The story of why it took twelve years for our son to meet his full-blooded brother for the first time is a long one that will be written on another day. But on this day … this sad, horrible, unfair day … I remember a different time.
They met at Great Adventure Theme Park in New Jersey. It was July 2007. Max was twelve years old. Max wasn’t an amusement park guy, but he loved water parks. Brian and his mother, Denise, were already there, waiting in the parking lot, when Laura, Max and I drove in. It was Brian who saw Max first. The story later on was that he said to his mom, “There he is. Right there. It’s obvious.” Nobody knew who anyone looked like. There had been no exchanging of photos before hand. But Brian was right. There they were. Max and Brian … Brian and Max. Brothers. Obviously.

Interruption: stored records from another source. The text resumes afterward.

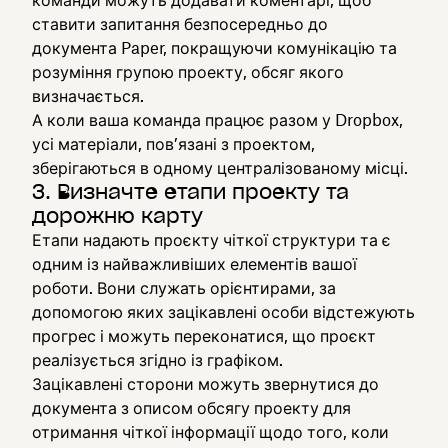
команди можуть додавати коментарі, щоб
ставити запитання безпосередньо до
документа Paper, покращуючи комунікацію та
розуміння групою проекту, обсяг якого
визначається.
А коли ваша команда працює разом у Dropbox,
усі матеріали, пов’язані з проектом,
зберігаються в одному централізованому місці.
3. Визначте етапи проекту та
дорожню карту
Етапи надають проєкту чіткої структури та є
одним із найважливіших елементів вашої
роботи. Вони служать орієнтирами, за
допомогою яких зацікавлені особи відстежують
прогрес і можуть переконатися, що проєкт
реалізується згідно із графіком.
Зацікавлені сторони можуть звернутися до
документа з описом обсягу проекту для
отримання чіткої інформації щодо того, коли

Twelve years old. A strange age to meet your brother for the first time.
They both had long hair. Both stood with a relaxed, weight-on-one-hip non-chalance. Both had this you-know-I’m-enjoying-this-there’s-nothing-fake-about-it smiles. They both talked to us, their parents, with utter, supreme confidence—a connection with an adult world that came quicker than with most children—as it does with an only child … or an adopted one.

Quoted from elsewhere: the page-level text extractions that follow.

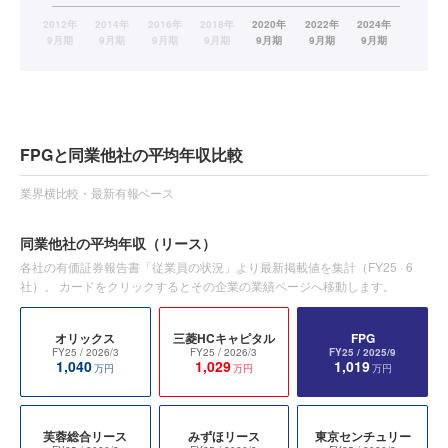
FPGと同業他社の平均年収比較
業界横比較・最新有報ベース
同業他社の平均年収
（リース）
各社の有価証券報告書「従業員の状況」より最新掲載値を集計（
FY25
·
6
社）。 カードをクリックするとその企業の業績ページへ移動します。
オリックス
三菱HCキャピタル
FPG
FY25
/ 2026/3
FY25
/ 2026/3
FY25
/ 2025/9
1,040
1,029
1,019
万円
万円
万円
芙蓉総合リース
みずほリース
東京センチュリー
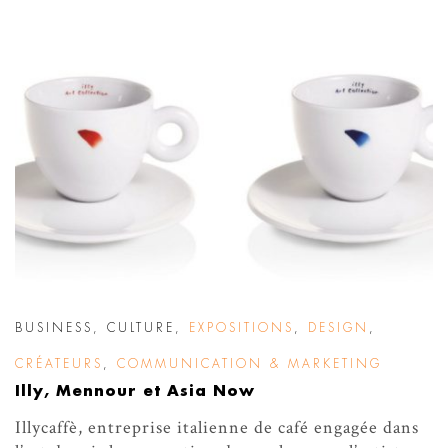
BUSINESS
,
CULTURE
,
EXPOSITIONS
,
DESIGN
,
CRÉATEURS
,
COMMUNICATION & MARKETING
Illy, Mennour et Asia Now
Illycaffè, entreprise italienne de café engagée dans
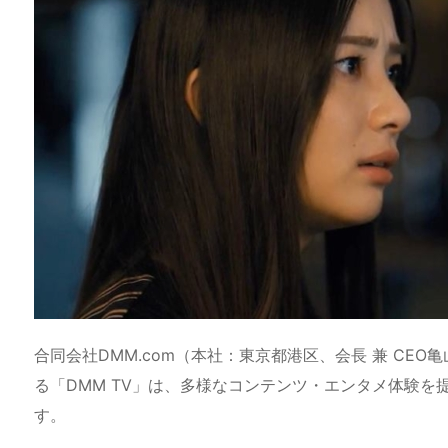
a
o
s
bl
o
dr
d
d
k
r
ar
o
s
o
y
d
p.
n
io
合同会社DMM.com（本社：東京都港区、会長 兼 CEO
る「DMM TV」は、多様なコンテンツ・エンタメ体験を
す。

But it was the walk we all noticed. We’d hung out as a group—Max, Laura, and me; and Denise and Brian (we’d meet Brian’s father, Bruce) later—for a short time. Safety in numbers. A protective bubble for the kids. But soon it was clear that it wasn’t necessary. The adults found some chairs and the shade of a canopy, and Max and Brian left on their own to ride the tallest waterslide in the park. “The Perilous Plunge” or “The Huge Luge” or some such typical theme park waterslide name.

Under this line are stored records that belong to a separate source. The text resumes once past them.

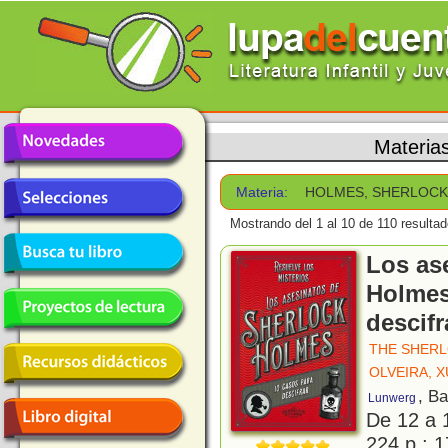
Materia
Materia:
HOLMES, SHERLOC
Mostrando del 1 al 10 de 110 resultad
Los as
Holmes
descifr
THE SHER
OLVEIRA, 
, B
Lunwerg
De 12 a 
224 p.; 1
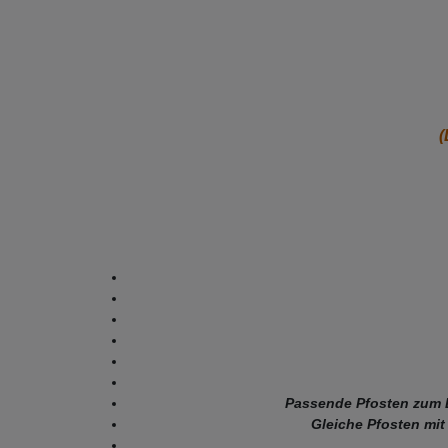
(
Passende Pfosten zum 
Gleiche Pfosten mit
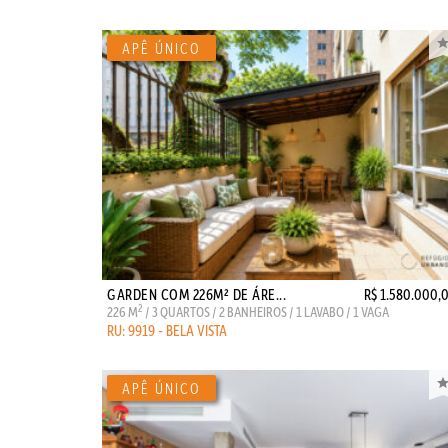
GARDEN COM 226M² DE ÁRE...
R$ 1.580.000,
2
226 M
/ 3 QUARTOS / 2 BANHEIROS / 1 LAVABO / 1 VAGA
RU: 9919 - BELA VISTA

And we watched them walk away together. Their strides perfectly matched, their posture exactly the same.
Brian, almost three years older, was a head taller than his younger brother. Max’s growth spurt was a year away. I swear I felt an air of protectiveness coming from Brian—like static electricity in the air—an older brother’s willingness to step up for his sibling if he had to. And just as much I felt the cool assuredness of safety blowing off of Max and back to us. As if he was saying, “This is good. This is a connection. I’ll be fine. I’m with my brother.”
***
This is a hard, horrible day. And the days and weeks to come will be even harder … when those moments when we haven’t thought about it for a while suddenly return … and plunge ice-cold into our hearts. I want them always to be walking together. Here. Not in some memory I have to conjure. Here. On this Earth. Sharing what brothers share. Max and Brian. Brian and Max.